# What to do
All lines of the material that contain "smile" must be copied out.

Records provided START

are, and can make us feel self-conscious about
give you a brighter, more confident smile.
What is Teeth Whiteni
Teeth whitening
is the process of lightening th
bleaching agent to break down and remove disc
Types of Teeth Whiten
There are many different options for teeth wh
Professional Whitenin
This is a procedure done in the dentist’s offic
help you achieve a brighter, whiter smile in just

Records provided END

# Written solution
give you a brighter, more confident smile.
help you achieve a brighter, whiter smile in just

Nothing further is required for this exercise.